A More Innocent Time

22 June, 2012
Posted in: Cork, Ireland

I know someone who took three weeks off work to nurse her children through the State examinations which ended today. I seem to remember that my parents went on holidays before I finished my Leaving Certificate. My sister maintains it was the matric (now abolished), but you see my point.

This brings me to a story. When I sat down in the Lee Maltings (now a trendy research institute) to do my matric in 1986 (yes, alas, neither today nor yesterday), I was young and considerably less knowledgeable than I thought. The invigilator who talked us through the form on the first day said, “Where it says place of birth, put Cork; they’re not interested in the competition between the Bons and the Ville.” As I had my pen poised to write that I was born in the Bons Secours Maternity hospital, his warning was timely.

That’s enough exam nostalgia for one day.

The Longest Day of the Year

21 June, 2012
Posted in: Cork, Family, Ireland

Today is my favourite aunt’s birthday [or possibly not, this was a matter of some dispute between the American authorities and my grandmother; to be fair, you would think she would know]. When I was forced at age 11 to move from a larger house to a smaller one, the only comfort was that my aunt lived next door. And she still does and now when we visit Cork, my children wander into her house and eat her food, watch her television and play her piano just like my brother and sister and I have been doing for 30 years. I had better not tell the children that in summer she played soccer with us in the back garden until it got dark.

Nice, Polite Boys

31 March, 2012
Posted in: Cork, Ireland, Mr. Waffle, Travel

I was in Cork alone (!) recently. As I sat in to my seat on the train back to Dublin with my newspaper in my sweaty little paw, I was distressed to see that every other seat in the carriage was reserved for school boys. As it happened, 13 year old school boys from my husband’s old school. I felt that my quiet reading would be disturbed.
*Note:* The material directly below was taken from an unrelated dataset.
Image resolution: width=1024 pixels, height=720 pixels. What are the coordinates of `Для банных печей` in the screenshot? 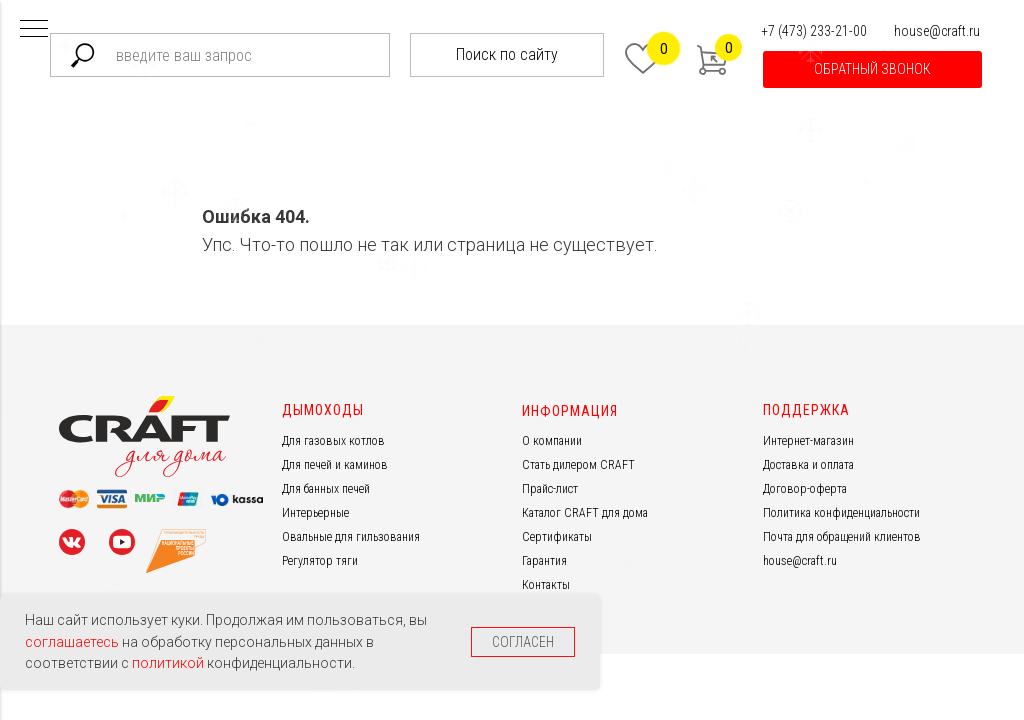 It's located at (326, 489). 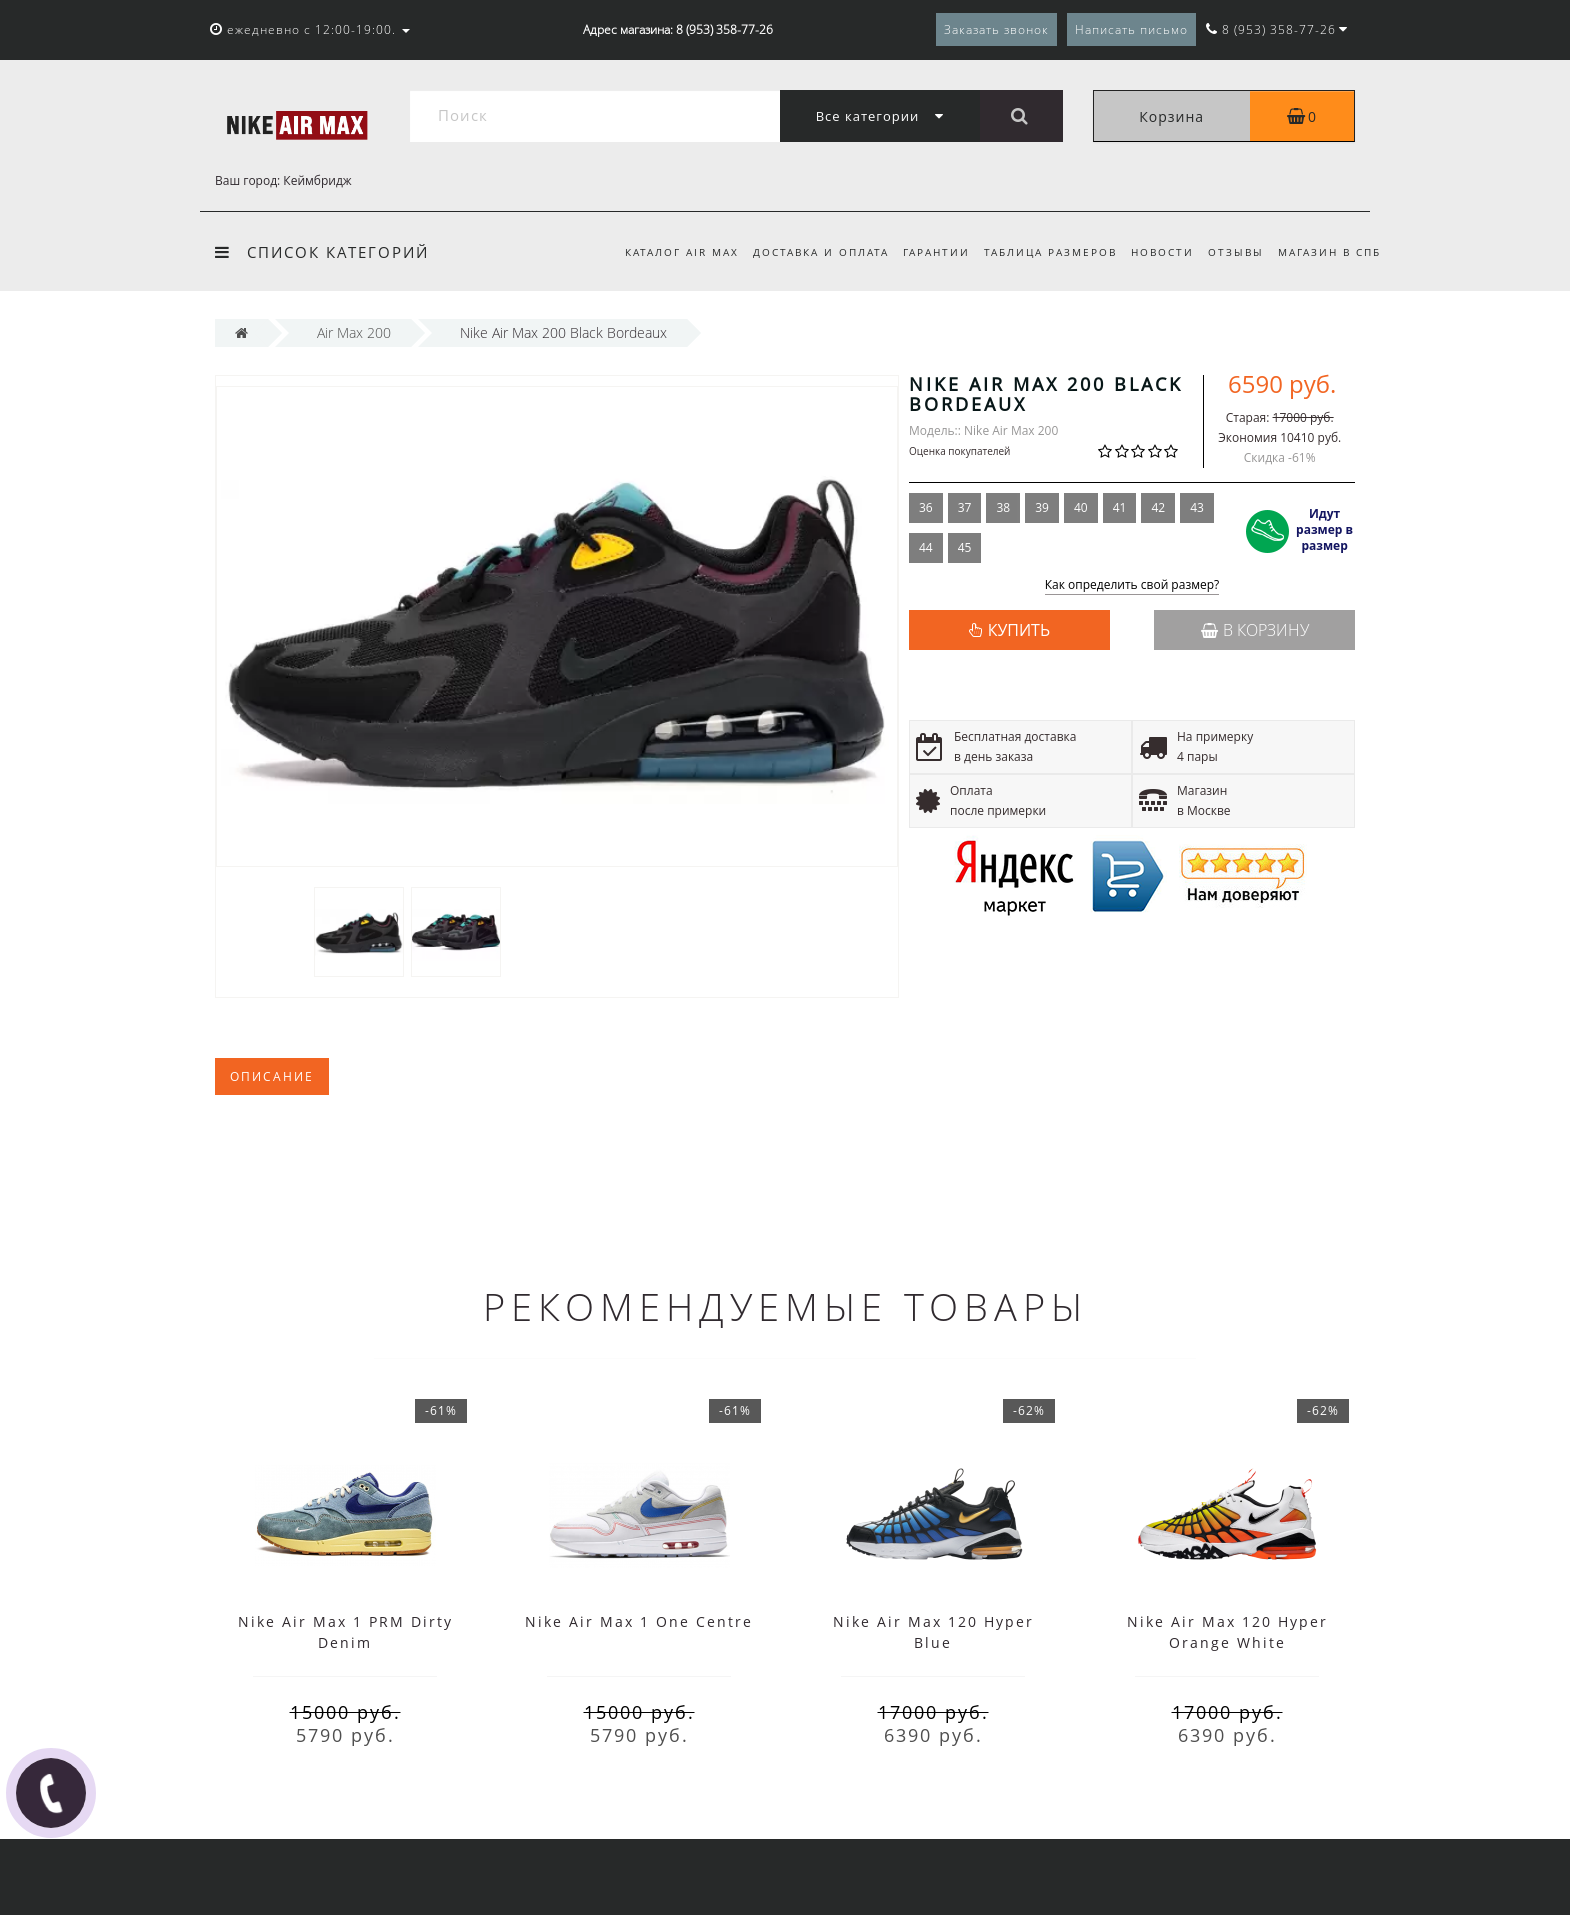  Describe the element at coordinates (965, 547) in the screenshot. I see `45` at that location.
But I had nothing to fear. Mr. Waffle had always assured me that his old school was full of nerds but I didn’t really believe him until the moment I saw the young men pull out their chess boards and timers and start playing while singing Ave Maria. Unless Ave Maria is sitting high in the charts at the moment, I find this detail particularly baffling.

Brave New World

27 February, 2012
Posted in: Cork, Ireland, Reading etc.

Spotted advertised recently – A Céilí Speed Dating Event. The mind boggles.